As to whether President Obama can pull off the same trick, there is as yet simply no way of knowing. But just note the differences. The Republican speaker this time is going to be the cautious and experienced John Boehner, not the fiery and impetuous Newt. That could make compromise easier, but it will also be harder for the Obama White House to out-manouevre the other side. Second, the Republicans in 1994 had a worked-out strategy, the Contract with America, from which Clinton could cherry-pick; this time they have only the broad slogan of spending cuts. Third, in 1994 the Clintons had watched their health reform go down in flames; this time the president has enacted his big reform already and will certainly do his utmost to defend it from repeal.
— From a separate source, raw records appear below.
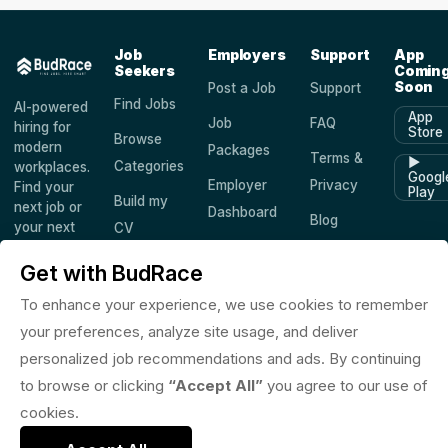
Job
Employers
Support
App
Seekers
Comin
Soon
Post a Job
Support
Find Jobs
AI-powered
App
Job
FAQ
hiring for
Store
Browse
modern
Packages
Terms &
▶
Categories
workplaces.
Googl
Employer
Privacy
Find your
Play
Build my
next job or
Dashboard
Blog
your next
CV
hire —
Companies
Saved
worldwide.
Get with BudRace
Jobs
To enhance your experience, we use cookies to remember
your preferences, analyze site usage, and deliver
personalized job recommendations and ads. By continuing
© 2026 BudRace. All rights reserved.
to browse or clicking
“Accept All”
you agree to our use of
in
X
f
◎
♪
cookies.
Last is the question of presidential beliefs and temper. As the proud author of health reform, what Joe Biden memorably called that "big...deal", it is going to very much harder for Mr Obama to rebrand himself as a plausible centrist, even if he would like to. And moving to the centre has dangers: it could further alienate his disappointed base and perhaps prompt a presidential challenge from the Democrats' left.
I think the only impediments are the president's inexperience and his inflexible temperament. So I don't buy the plausibility argument, especially because Clinton came off as more of a leftist in 1993-94 than did Obama in his first two years. (I'm talking, of course, about the real Obama, not the fictional one portrayed on Fox News.)